Catering to Conures
With their big, playful personalities, conures can make an excellent pet for both experienced and first-time bird owners.
Although parakeets and cockatiels are the most popular parrot species sold as pets—most likely because they are small and fairly inexpensive—a variety of other smaller to mid-sized parrots are also commonly kept as pets, including the very popular conures. This group encompasses more than 60 different species, of which about eight to 10 are regularly seen in the pet industry.
Conures are a great choice for bird owners looking for the next step up from parakeets and cockatiels in terms of intelligence and personality, but they can be fantastic as a first pet bird as well. Choosing the right conure species for a potential owner will depend on factors like looks, noisiness and the individual bird’s personality.
Of the many conure species available, some of the most popular include the jenday, nanday, blue-crowned, peach-fronted, Patagonian, maroon-bellied, green-cheeked and the sun—which, with its bright orange body and yellow and green wings, is one of the most beautiful. All of these species make wonderful pets that can live for more than 25 years. They usually start in price around $250 at wholesale for a hand-fed baby bird, which is basically guaranteed to be a very tame and friendly pet.
Most of the conure species sold in pet stores run from cockatiel-sized to approximately twice that size, so the cage doesn’t have to be very large. However, as with any parrot species, their habitat needs to be at least big enough for them to flap their wings freely. The cage must also have very durable bars to withstand their strong bills, therefore conures cannot be kept in cages with thinner bars meant for parakeets or cockatiels.
Retailers should be sure to offer cages for conures with play gyms built into the top, as these active and energetic parrots love to play. That playfulness demands toys, and conures love all sorts. Whether made of wood, metal or plastic, bird toys can offer both mental and physical stimulation for pet conures, with some meant to be chewed apart while others can hide treats or provide a puzzle for the bird to work out.
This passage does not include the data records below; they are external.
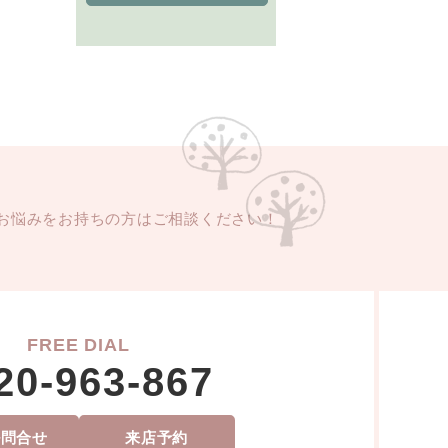
お悩みをお持ちの方はご相談ください！
FREE DIAL
20-963-867
ル問合せ
来店予約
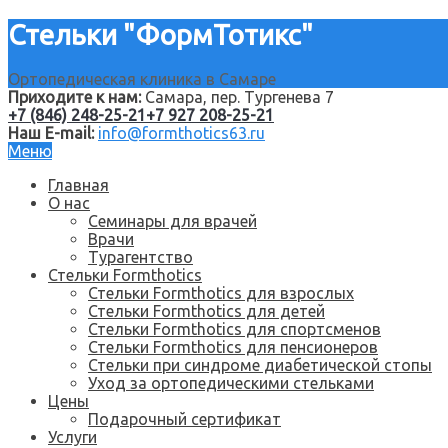
Стельки "ФормТотикс"
Ортопедическая клиника в Самаре
Приходите к нам:
Самара, пер. Тургенева 7
+7 (846) 248-25-21
+7 927 208-25-21
Наш E-mail:
info@formthotics63.ru
Меню
Главная
О нас
Семинары для врачей
Врачи
Турагентство
Стельки Formthotics
Стельки Formthotics для взрослых
Стельки Formthotics для детей
Стельки Formthotics для спортсменов
Стельки Formthotics для пенсионеров
Стельки при синдроме диабетической стопы
Уход за ортопедическими стельками
Цены
Подарочный сертификат
Услуги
At least three to four should be offered at a time, and they should be changed out every month, or sooner if they have been chewed apart. It is best to start switching toys when they are younger so they get used to having new items. The toys, like the cage, must be durable and made for a medium-sized parrot, which means no small pieces that could be swallowed. Although large toys made for big parrots are not usually given to mid-sized birds, conures are rather fearless, so larger toys can generally be used with them as well.
Additionally, many conures love to have a hut or tent to sleep in. These huts, usually made with a fuzzy, soft material, are open in the front and sometimes the back and hang from the top of the cage or attach to an upper, sturdy perch. Conures seem to love to cuddle up to these tents, so it is worth getting them one as part of the cage setup.
Unlike parakeets and cockatiels, conures rarely eat seeds in the wild, so it is imperative to give them a conure-specific pellet diet. Pellets should make up about 60 percent of any parrot’s diet. Another 25 percent should consist of fresh dark vegetables and grains, and the rest should be made up of meat proteins, like egg food, nuts and fruit. If the bird is eating at least 50 percent of its diet in pellets, it doesn’t need supplements.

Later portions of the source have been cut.